In [6]:
import pandas as pd
from sklearn.feature_extraction.text import TfidfVectorizer
from sklearn.metrics.pairwise import cosine_similarity

In [8]:
# Load dataset
df = pd.read_csv('tmdb_5000_movies.csv')

# View sample
df[['title', 'genres', 'keywords']].head()

Unnamed: 0,title,genres,keywords
0,Avatar,"[{""id"": 28, ""name"": ""Action""}, {""id"": 12, ""nam...","[{""id"": 1463, ""name"": ""culture clash""}, {""id"":..."
1,Pirates of the Caribbean: At World's End,"[{""id"": 12, ""name"": ""Adventure""}, {""id"": 14, ""...","[{""id"": 270, ""name"": ""ocean""}, {""id"": 726, ""na..."
2,Spectre,"[{""id"": 28, ""name"": ""Action""}, {""id"": 12, ""nam...","[{""id"": 470, ""name"": ""spy""}, {""id"": 818, ""name..."
3,The Dark Knight Rises,"[{""id"": 28, ""name"": ""Action""}, {""id"": 80, ""nam...","[{""id"": 849, ""name"": ""dc comics""}, {""id"": 853,..."
4,John Carter,"[{""id"": 28, ""name"": ""Action""}, {""id"": 12, ""nam...","[{""id"": 818, ""name"": ""based on novel""}, {""id"":..."


In [10]:
import ast

# Function to extract names from JSON-like string
def extract_names(text):
    try:
        return ' '.join([i['name'] for i in ast.literal_eval(text)])
    except:
        return ''

# Apply to 'genres' and 'keywords'
df['genres'] = df['genres'].apply(extract_names)
df['keywords'] = df['keywords'].apply(extract_names)

# Combine genres + keywords into one feature
df['combined'] = df['genres'] + ' ' + df['keywords']

# Drop rows with missing data
df.dropna(subset=['combined'], inplace=True)

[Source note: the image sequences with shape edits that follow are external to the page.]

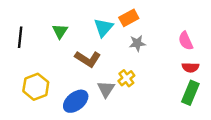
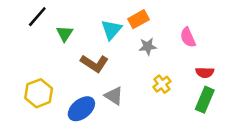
black line: (20, 37) -> (37, 17), moved, turned 35
pink semicircle: (186, 41) -> (188, 37), moved
yellow cross: (126, 78) -> (162, 84), moved
gray triangle: (106, 89) -> (114, 96), turned -30

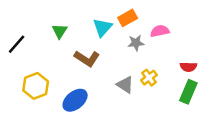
black line: (37, 17) -> (17, 44), moved
pink semicircle: (188, 37) -> (160, 31), moved, turned 102
gray triangle: (114, 96) -> (125, 85), moved

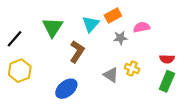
green triangle: (60, 31) -> (53, 27), size x1.5
brown L-shape: (87, 58) -> (77, 52), turned -90
yellow cross: (149, 78) -> (132, 69), turned -32
yellow hexagon: (36, 86) -> (20, 71), moved

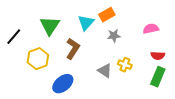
pink semicircle: (142, 27) -> (151, 29), moved
yellow hexagon: (20, 71) -> (38, 59), moved

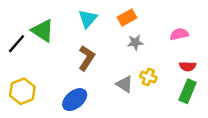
cyan triangle: (86, 23) -> (88, 19), moved
green triangle: (50, 26) -> (43, 31), moved, turned -30
yellow hexagon: (38, 59) -> (22, 91), moved

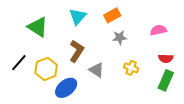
black line: (16, 44) -> (19, 63), moved
gray triangle: (125, 84) -> (97, 70), moved
yellow hexagon: (22, 91) -> (46, 69), moved

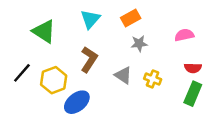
gray triangle: (97, 70) -> (123, 75), moved

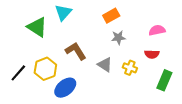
cyan triangle: (90, 19) -> (63, 13), moved
brown L-shape: (89, 59) -> (76, 51), turned -65
red semicircle: (193, 68) -> (152, 54), moved
black line: (22, 73) -> (18, 73), moved

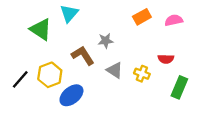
orange rectangle: (111, 16) -> (142, 17), moved
pink semicircle: (157, 30) -> (174, 20), moved
gray star: (118, 38) -> (106, 41), moved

df[['title', 'combined']].head()

Unnamed: 0,title,combined
0,Avatar,Action Adventure Fantasy Science Fiction cultu...
1,Pirates of the Caribbean: At World's End,Adventure Fantasy Action ocean drug abuse exot...
2,Spectre,Action Adventure Crime spy based on novel secr...
3,The Dark Knight Rises,Action Crime Drama Thriller dc comics crime fi...
4,John Carter,Action Adventure Science Fiction based on nove...


In [12]:
tfidf = TfidfVectorizer(stop_words='english')
tfidf_matrix = tfidf.fit_transform(df['combined'])

print("TF-IDF Matrix shape:", tfidf_matrix.shape)

TF-IDF Matrix shape: (4803, 7069)


In [14]:
cosine_sim = cosine_similarity(tfidf_matrix, tfidf_matrix)

In [16]:
# Reset index for matching
df = df.reset_index()
indices = pd.Series(df.index, index=df['title'].str.lower())

# Recommendation function
def recommend(title, cosine_sim=cosine_sim):
    title = title.lower()
    if title not in indices:
        return "Movie not found in database."
    
    idx = indices[title]
    sim_scores = list(enumerate(cosine_sim[idx]))
    sim_scores = sorted(sim_scores, key=lambda x: x[1], reverse=True)
    sim_scores = sim_scores[1:6]  # top 5 excluding the movie itself

    movie_indices = [i[0] for i in sim_scores]
    return df['title'].iloc[movie_indices]

In [18]:
recommend("Avatar")

278     Planet of the Apes
239                Gravity
2403                Aliens
838                 Alien³
541                Soldier
Name: title, dtype: object

In [20]:
pip install streamlit

Note: you may need to restart the kernel to use updated packages.